| ACTION ITEM |
Say the number of lines in the records below that hold the word "婚姻状况", and only that number.

============

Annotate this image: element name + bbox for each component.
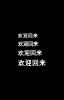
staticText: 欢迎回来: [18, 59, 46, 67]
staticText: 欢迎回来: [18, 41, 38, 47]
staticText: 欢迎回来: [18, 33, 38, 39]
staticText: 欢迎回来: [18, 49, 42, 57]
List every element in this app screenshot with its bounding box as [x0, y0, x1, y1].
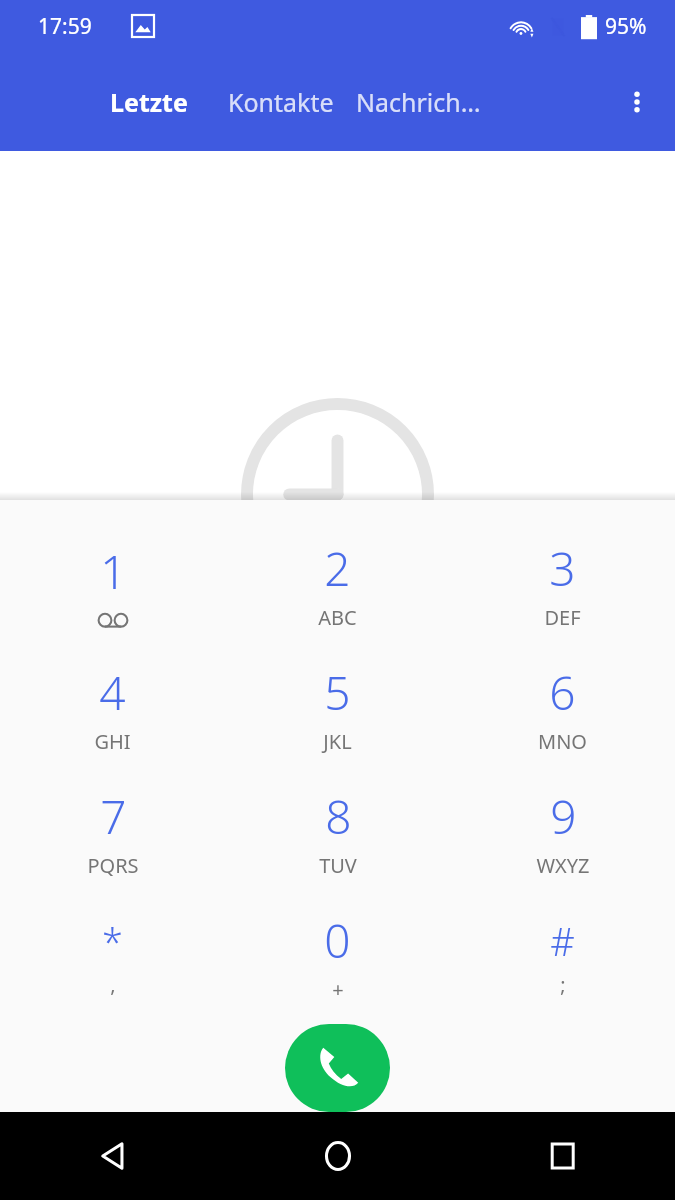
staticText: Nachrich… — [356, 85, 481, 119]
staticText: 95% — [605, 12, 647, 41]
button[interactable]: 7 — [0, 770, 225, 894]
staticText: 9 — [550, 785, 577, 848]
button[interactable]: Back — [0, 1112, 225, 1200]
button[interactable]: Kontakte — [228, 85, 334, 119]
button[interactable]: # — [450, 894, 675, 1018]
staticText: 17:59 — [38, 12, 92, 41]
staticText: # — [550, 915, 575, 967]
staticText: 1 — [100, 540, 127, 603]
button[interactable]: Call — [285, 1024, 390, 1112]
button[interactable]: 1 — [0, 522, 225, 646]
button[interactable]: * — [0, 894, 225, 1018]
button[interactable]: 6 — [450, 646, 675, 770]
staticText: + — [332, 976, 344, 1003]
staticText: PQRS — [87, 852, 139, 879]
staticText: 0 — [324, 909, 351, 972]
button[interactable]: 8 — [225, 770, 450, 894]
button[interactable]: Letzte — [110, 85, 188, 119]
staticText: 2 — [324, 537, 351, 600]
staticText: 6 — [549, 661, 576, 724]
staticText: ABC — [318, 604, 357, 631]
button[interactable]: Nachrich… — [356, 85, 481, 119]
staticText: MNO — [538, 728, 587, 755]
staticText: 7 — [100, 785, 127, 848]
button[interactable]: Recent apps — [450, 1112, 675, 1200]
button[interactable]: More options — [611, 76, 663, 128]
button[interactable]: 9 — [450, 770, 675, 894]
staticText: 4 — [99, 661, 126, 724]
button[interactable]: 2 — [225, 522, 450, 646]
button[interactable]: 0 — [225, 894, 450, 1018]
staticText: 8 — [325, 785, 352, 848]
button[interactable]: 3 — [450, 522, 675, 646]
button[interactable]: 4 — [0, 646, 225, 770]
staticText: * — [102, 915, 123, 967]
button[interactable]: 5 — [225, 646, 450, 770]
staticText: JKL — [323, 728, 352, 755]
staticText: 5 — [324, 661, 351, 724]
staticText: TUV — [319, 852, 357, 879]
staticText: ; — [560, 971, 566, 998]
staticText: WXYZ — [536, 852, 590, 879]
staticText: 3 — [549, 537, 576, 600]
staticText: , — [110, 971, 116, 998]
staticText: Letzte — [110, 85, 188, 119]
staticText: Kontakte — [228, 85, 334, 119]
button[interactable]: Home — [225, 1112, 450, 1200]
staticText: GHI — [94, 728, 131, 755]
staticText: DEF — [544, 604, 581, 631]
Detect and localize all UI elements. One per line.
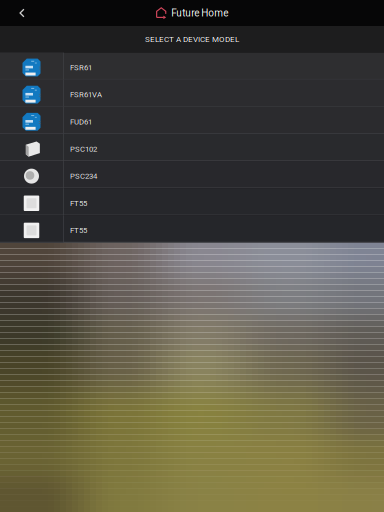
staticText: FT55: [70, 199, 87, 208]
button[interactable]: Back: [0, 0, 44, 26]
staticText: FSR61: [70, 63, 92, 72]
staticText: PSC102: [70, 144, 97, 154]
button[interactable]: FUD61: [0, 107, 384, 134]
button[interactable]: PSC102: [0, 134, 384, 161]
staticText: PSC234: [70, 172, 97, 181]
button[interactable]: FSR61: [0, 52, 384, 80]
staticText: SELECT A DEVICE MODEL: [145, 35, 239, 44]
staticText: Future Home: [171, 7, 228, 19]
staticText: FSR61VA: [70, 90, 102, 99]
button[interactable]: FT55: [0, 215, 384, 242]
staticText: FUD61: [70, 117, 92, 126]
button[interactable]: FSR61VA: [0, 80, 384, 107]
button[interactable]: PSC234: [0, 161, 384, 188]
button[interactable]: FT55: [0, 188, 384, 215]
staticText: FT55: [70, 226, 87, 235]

============

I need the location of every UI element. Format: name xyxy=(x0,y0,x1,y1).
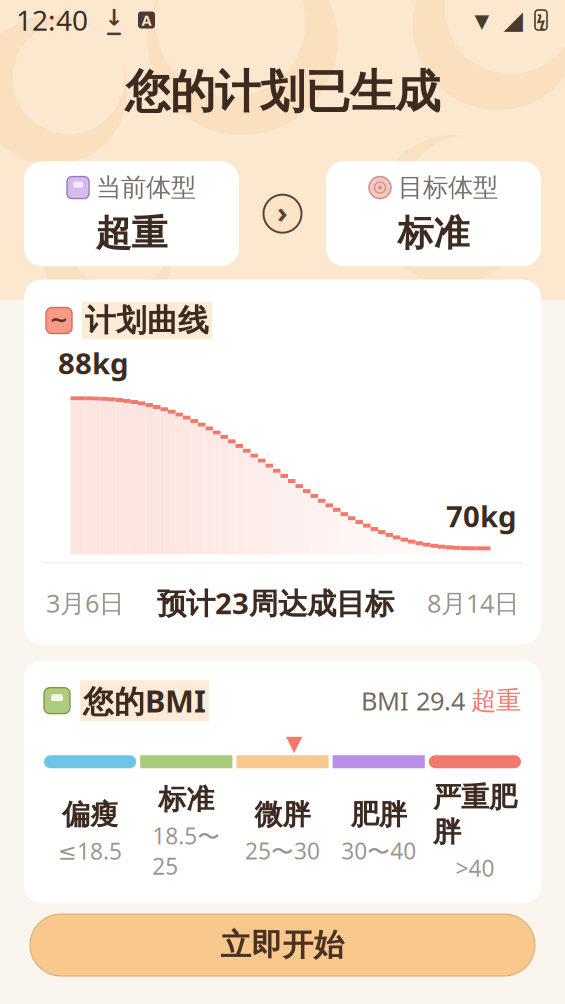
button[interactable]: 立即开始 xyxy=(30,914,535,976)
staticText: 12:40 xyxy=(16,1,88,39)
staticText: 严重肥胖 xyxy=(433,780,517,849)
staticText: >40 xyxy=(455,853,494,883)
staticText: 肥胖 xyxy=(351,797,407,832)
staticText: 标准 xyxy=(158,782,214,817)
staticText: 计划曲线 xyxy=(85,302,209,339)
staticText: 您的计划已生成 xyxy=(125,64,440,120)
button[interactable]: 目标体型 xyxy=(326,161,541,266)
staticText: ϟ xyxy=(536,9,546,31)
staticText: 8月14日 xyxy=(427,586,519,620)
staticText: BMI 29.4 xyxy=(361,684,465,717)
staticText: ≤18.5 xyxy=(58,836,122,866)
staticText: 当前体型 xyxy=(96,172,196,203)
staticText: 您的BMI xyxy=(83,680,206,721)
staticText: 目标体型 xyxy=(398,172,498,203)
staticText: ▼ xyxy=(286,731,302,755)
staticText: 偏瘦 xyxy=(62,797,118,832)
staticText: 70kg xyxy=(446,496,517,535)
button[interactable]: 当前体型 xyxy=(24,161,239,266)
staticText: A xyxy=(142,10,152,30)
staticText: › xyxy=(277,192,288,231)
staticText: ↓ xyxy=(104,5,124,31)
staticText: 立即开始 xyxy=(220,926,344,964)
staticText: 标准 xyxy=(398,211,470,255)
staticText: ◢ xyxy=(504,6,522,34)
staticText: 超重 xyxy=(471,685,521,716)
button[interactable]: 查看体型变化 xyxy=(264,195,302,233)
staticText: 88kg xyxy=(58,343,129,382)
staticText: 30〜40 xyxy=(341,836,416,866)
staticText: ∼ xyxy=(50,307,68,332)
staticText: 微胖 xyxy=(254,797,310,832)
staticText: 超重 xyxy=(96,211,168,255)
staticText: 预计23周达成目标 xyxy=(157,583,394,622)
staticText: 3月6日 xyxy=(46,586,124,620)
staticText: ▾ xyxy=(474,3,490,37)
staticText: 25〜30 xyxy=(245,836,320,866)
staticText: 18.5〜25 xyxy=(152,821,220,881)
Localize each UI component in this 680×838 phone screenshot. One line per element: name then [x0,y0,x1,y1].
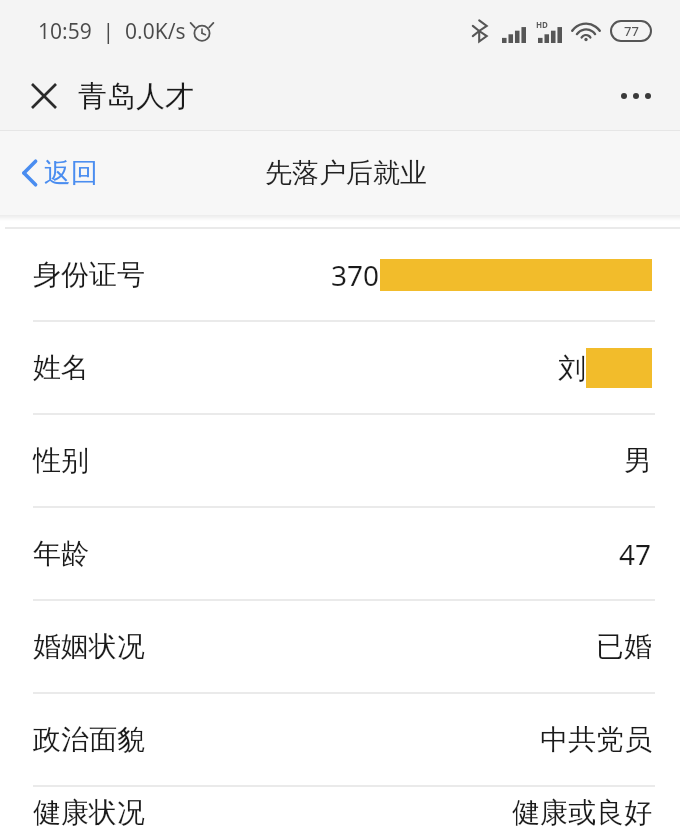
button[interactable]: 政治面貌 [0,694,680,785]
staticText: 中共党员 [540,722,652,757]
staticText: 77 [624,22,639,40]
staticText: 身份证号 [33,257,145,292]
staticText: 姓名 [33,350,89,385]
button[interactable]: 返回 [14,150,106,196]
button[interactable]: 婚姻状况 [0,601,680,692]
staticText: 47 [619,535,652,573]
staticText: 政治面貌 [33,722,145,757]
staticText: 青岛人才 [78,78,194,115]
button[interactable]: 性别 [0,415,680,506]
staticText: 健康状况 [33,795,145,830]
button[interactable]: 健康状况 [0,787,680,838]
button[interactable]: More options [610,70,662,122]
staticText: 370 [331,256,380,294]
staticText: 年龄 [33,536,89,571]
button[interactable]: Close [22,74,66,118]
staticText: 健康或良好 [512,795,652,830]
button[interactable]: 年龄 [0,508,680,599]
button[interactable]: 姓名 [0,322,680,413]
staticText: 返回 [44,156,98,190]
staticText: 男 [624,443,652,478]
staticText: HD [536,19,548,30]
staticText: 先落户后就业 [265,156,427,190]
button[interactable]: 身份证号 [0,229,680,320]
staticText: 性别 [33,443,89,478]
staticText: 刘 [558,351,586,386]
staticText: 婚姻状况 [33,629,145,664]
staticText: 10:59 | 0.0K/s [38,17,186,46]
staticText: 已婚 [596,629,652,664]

============

| EXERCISE SOLUTION |
2